** Task statement **
The lines to copy from the data below are those that hold the string "como".

═══ Material provided

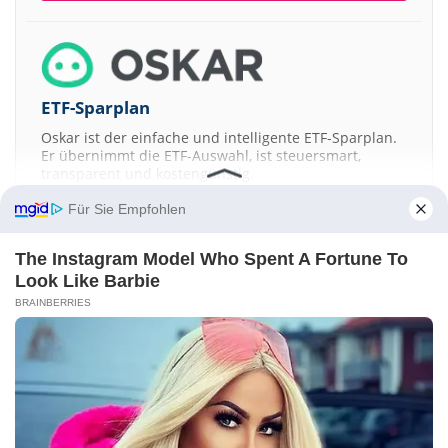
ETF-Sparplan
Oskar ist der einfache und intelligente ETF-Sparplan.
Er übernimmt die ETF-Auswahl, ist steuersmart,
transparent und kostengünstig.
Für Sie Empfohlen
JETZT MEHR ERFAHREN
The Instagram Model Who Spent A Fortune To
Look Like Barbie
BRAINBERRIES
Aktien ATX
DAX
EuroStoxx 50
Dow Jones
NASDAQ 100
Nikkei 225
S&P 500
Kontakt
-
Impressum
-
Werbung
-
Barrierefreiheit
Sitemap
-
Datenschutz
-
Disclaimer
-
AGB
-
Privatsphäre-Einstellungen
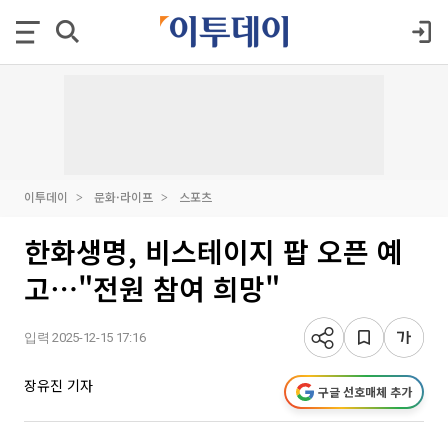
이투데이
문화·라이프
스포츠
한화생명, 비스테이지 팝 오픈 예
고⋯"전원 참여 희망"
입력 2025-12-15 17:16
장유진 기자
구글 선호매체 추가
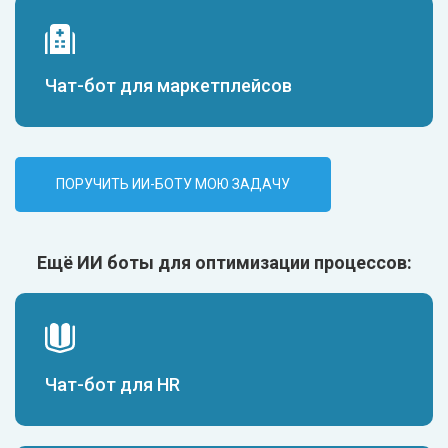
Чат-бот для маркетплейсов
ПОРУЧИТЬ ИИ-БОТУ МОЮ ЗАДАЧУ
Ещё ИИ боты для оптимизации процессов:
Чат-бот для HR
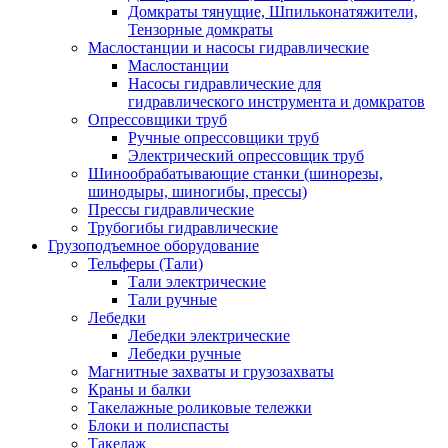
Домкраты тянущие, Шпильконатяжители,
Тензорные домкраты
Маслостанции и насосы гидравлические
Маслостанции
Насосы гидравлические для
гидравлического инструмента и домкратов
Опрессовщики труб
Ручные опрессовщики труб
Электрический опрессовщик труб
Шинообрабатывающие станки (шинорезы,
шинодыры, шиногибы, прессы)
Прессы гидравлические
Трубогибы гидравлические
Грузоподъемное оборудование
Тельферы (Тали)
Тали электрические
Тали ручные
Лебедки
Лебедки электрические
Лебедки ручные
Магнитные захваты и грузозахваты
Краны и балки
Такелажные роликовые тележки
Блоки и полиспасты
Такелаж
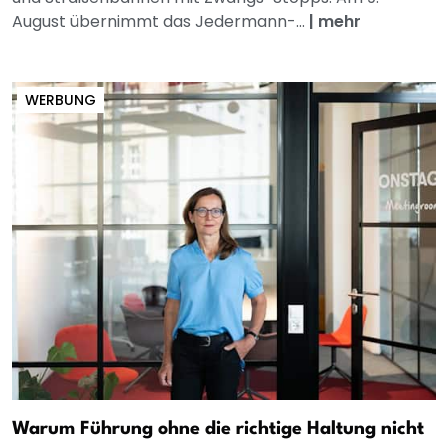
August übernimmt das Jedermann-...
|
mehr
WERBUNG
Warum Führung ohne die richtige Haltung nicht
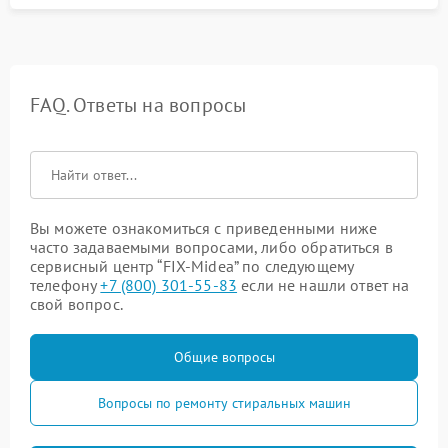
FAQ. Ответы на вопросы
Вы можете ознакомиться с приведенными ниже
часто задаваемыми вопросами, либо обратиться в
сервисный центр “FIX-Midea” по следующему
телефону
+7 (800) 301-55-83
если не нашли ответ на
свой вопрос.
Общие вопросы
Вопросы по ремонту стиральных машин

══════
═══ Material provided

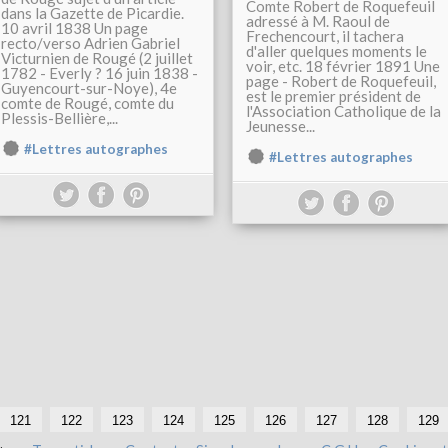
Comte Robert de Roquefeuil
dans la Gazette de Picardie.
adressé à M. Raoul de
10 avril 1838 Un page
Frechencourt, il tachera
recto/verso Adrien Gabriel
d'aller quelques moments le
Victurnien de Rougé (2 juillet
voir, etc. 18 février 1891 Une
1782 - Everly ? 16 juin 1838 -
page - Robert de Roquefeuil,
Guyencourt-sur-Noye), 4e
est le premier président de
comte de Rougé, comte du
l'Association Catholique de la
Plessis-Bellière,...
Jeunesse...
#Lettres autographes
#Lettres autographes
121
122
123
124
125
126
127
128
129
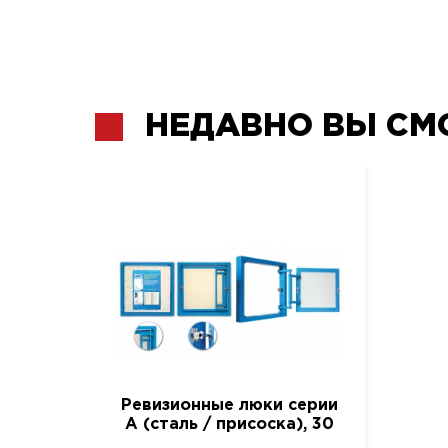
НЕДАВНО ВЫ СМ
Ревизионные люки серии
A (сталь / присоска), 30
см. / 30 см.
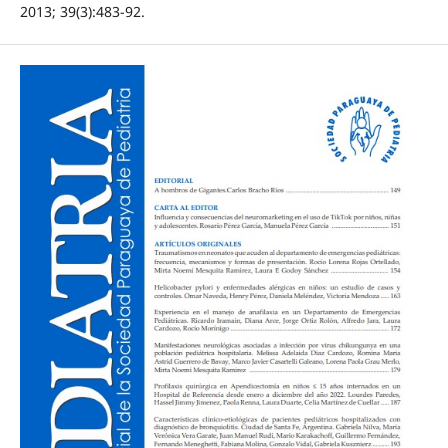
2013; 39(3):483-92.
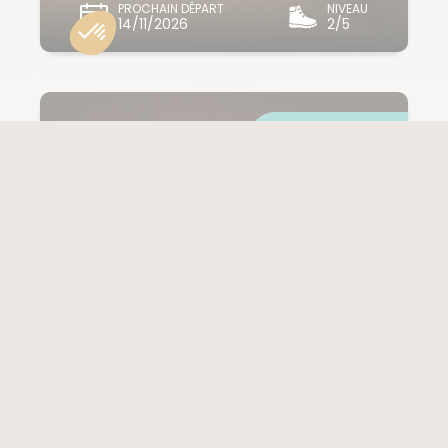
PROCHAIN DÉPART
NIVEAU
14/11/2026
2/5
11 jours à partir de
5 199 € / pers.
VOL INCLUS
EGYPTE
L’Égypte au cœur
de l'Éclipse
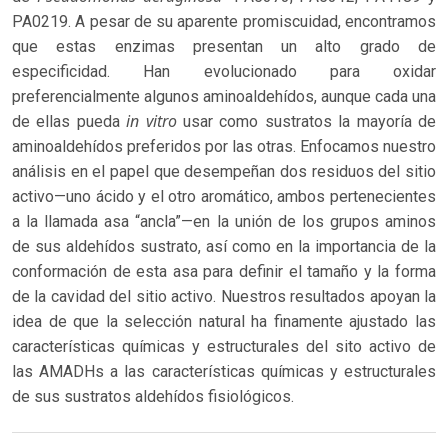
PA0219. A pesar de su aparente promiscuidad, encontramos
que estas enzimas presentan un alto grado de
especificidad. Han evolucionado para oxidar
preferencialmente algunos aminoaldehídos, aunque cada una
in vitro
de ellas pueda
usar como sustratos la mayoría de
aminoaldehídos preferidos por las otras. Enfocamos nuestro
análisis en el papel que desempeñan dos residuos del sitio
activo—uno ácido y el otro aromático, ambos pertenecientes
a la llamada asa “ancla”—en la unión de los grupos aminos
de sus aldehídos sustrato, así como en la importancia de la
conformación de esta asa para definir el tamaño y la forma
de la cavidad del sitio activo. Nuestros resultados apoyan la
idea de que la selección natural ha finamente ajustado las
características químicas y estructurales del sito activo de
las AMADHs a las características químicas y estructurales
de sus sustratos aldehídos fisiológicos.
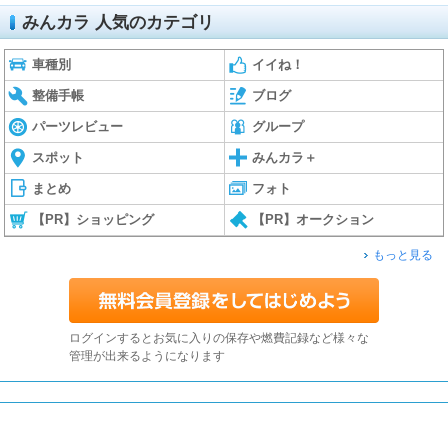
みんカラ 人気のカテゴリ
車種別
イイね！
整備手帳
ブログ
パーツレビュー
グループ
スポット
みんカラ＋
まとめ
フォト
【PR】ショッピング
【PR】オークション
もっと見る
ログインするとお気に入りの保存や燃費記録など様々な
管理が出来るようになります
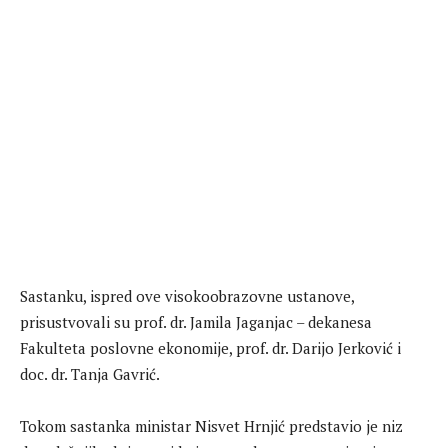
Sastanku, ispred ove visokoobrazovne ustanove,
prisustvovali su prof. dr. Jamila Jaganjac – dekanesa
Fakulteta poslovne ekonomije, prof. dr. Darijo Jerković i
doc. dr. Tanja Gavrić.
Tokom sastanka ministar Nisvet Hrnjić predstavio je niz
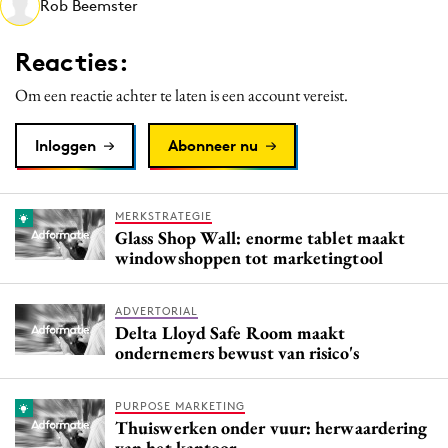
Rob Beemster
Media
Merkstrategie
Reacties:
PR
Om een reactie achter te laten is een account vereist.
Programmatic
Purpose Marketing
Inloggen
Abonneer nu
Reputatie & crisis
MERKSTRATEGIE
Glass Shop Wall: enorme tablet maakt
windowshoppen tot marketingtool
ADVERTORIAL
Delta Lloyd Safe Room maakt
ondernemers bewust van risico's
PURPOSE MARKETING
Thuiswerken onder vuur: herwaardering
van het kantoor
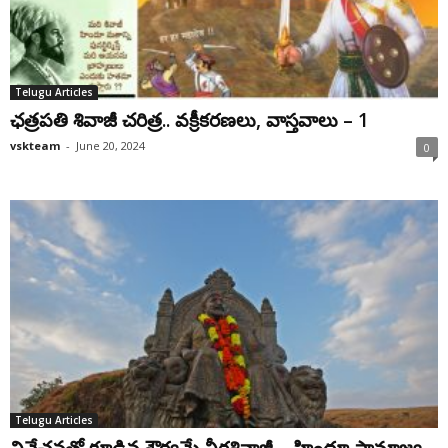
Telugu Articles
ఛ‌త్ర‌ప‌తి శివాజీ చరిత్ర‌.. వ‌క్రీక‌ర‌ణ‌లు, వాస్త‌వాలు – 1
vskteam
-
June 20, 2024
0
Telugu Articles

══════
═══ Material provided

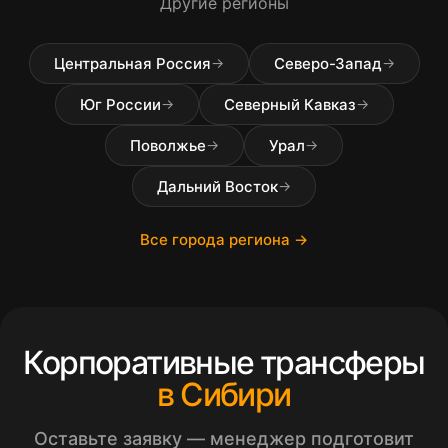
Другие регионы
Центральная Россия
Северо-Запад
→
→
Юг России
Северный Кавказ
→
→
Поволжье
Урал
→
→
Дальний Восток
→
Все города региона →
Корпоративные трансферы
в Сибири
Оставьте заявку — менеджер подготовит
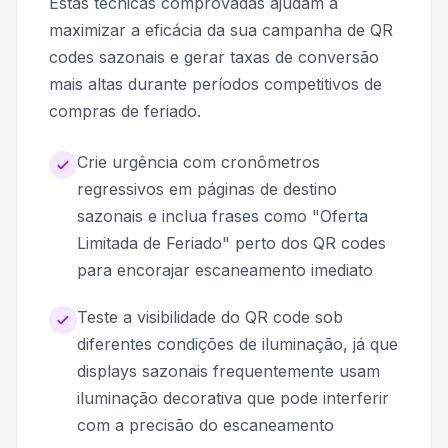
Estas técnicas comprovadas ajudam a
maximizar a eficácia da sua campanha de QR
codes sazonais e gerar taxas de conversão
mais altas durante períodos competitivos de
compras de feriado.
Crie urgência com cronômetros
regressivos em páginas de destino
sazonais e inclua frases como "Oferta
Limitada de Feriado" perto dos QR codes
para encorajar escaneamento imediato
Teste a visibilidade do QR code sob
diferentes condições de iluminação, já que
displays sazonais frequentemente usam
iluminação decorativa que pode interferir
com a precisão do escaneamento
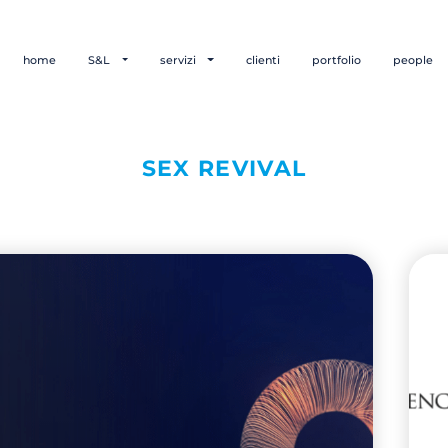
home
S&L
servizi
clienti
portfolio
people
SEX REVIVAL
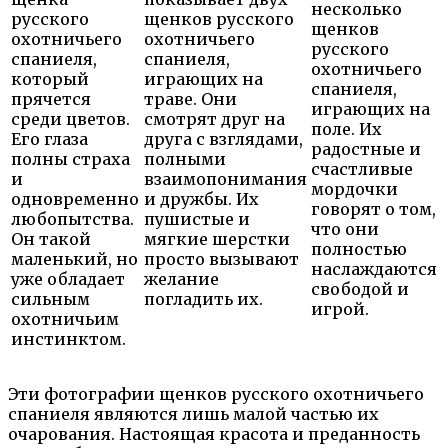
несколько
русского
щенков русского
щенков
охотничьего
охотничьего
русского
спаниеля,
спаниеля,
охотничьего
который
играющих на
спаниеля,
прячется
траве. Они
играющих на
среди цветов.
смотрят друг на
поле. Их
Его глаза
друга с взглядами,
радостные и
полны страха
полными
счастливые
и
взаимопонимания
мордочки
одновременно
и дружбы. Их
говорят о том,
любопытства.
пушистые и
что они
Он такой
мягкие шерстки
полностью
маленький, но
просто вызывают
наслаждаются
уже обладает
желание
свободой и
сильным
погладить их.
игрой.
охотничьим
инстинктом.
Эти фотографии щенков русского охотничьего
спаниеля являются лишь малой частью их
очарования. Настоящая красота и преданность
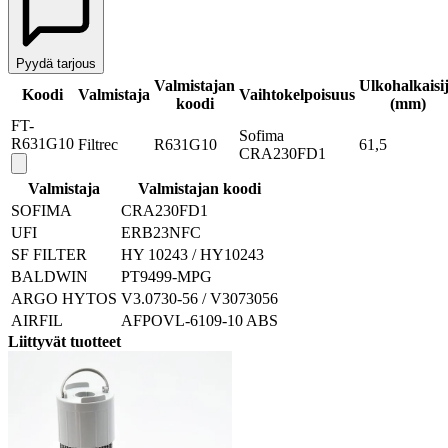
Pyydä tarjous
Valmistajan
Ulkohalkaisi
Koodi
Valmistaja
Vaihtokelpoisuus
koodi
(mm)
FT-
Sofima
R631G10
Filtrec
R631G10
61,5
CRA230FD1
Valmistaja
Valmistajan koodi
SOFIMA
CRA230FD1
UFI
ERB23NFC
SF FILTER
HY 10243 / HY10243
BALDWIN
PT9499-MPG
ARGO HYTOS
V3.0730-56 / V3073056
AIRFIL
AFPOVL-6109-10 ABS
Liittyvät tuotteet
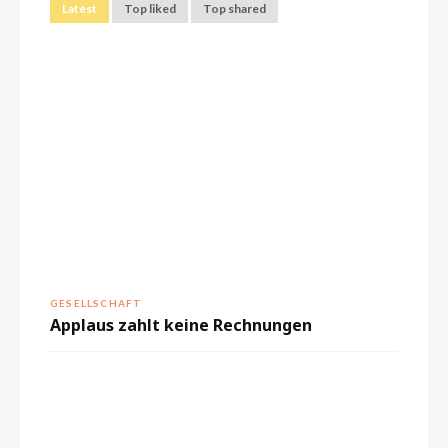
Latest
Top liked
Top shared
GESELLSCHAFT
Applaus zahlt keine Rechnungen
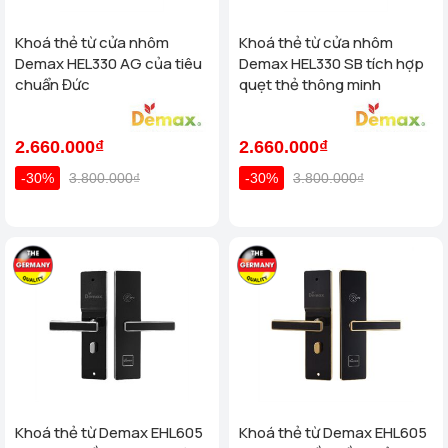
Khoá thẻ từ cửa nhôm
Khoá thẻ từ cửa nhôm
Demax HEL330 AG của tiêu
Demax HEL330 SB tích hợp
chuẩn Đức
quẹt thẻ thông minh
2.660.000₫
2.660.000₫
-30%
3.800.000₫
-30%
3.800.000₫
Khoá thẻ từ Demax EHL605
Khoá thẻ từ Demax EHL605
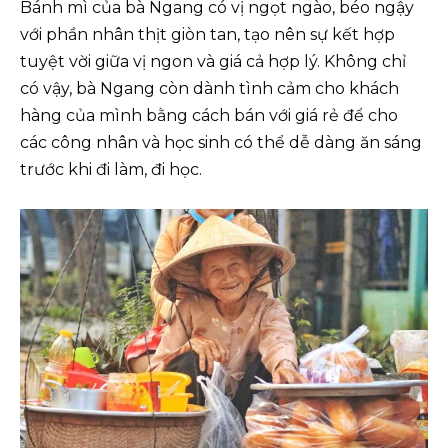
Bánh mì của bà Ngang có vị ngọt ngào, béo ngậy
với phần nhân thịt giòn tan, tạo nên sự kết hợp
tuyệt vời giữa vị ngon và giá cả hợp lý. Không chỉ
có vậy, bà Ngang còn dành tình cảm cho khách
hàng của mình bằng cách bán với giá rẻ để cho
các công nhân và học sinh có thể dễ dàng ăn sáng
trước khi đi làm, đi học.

══════

** Solution for this task **
usar como sustratos la mayoría de
de sus aldehídos sustrato, así como en la importancia de la
sazonais e inclua frases como "Oferta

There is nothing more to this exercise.